• Motorsports Alternative Future? The Volkswagen ID R
  • Published: 14 October 2019

Changing views and attitudes are thrusting electric and renewable energy machines firmly into the spotlight. One manufacturer that is taking this technology to extremes is German carmaker VW and it’s an all-electric race car, the I.D-R has been toppling records around the world.

It’s hard to imagine that just a few short years ago, all of this electric tech was very much just a vision of the future as manufacturers struggled to get their head around this technology. Battery capacity wasn’t yet there and electric ranges for early all-electric cars were dismal.

Fast forward not even 10 years and you now have electric cars being produced on mass. Volkswagen arguably has been slow to switch to an electric future until only recently. Embroiled in a hugely damaging emissions scandal Volkswagen now has a full focus in electric vehicles to try and repair some of the damage to its image and to catch up with industry rivals.

Motorsport has long been considered the science lab and research hub for the worlds car makers for decades, so what better way to prove a concept than to build an all-electric race car? This is exactly what Volkswagen did and it’s called the I.D-R concept.

The I.D-R concept takes the possibilities of electric cars to extremes. Underneath it’s sleek and heavily aerodynamically profiled body sits two electric motors. Combined these electric motors produce 680 hp and this translates to some truly staggering performance statistics.

Electric vehicles are infamously torquey meaning that accelerating comes in devastating fashion. In the I.D-R standstill to 62 mph comes in at a might 2.25 seconds. This machine is quick and when you consider, that thanks to all of its electric gubbins, it’s over 1,100 kg, this stat seems even more impressive.
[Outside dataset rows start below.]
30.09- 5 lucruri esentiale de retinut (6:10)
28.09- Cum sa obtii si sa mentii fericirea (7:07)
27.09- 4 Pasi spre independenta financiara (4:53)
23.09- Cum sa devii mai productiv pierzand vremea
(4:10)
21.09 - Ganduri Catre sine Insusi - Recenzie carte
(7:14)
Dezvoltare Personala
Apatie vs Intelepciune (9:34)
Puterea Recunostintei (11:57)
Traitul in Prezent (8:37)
The I.D-R is certainly a product of its time. With the likes of Formula E establishing itself as the de facto electric formula, naturally, other forms of motorsport are having to follow suit. Formula One has been Hybrid since 2014 and now even in the likes of the British Touring Car Championship, cars from the start of next season, will have to feature some form of hybridisation.

These moves in motorsport represent a massive sea change for both motorsport technology and engineering and Volkswagen’s I.D-R challenger is proof that electrification need not be a negative step.

This car has already dominated its class at the famous Pikes Peak Hillclimb and not satisfied with that, VW turned it’s attention to toppling the electric car record around the famous Nurburgring. With Volkswagen works driver Romain Dumas at the wheel, the marque managed a new record, lapping the famous circuit in an incredible 6:05.336. A lap time that broke the previous record, set by an NIO EP9 by a full 40 seconds.

The I.D-R would, just a few short weeks later, also go on to topple the Goodwood Festival of Speed Hillclimb record, a record that was set way back in 1999 with German Formula One driver Nick Heidfeld at the wheel of that season's Formula One challenger.

With electric development in motorsport and the wider automotive world itself continuing at pace, Volkswagen has demonstrated what is possible in an electric motorsport world and it will be exciting to watch VW write the next chapter in this rapidly developing story.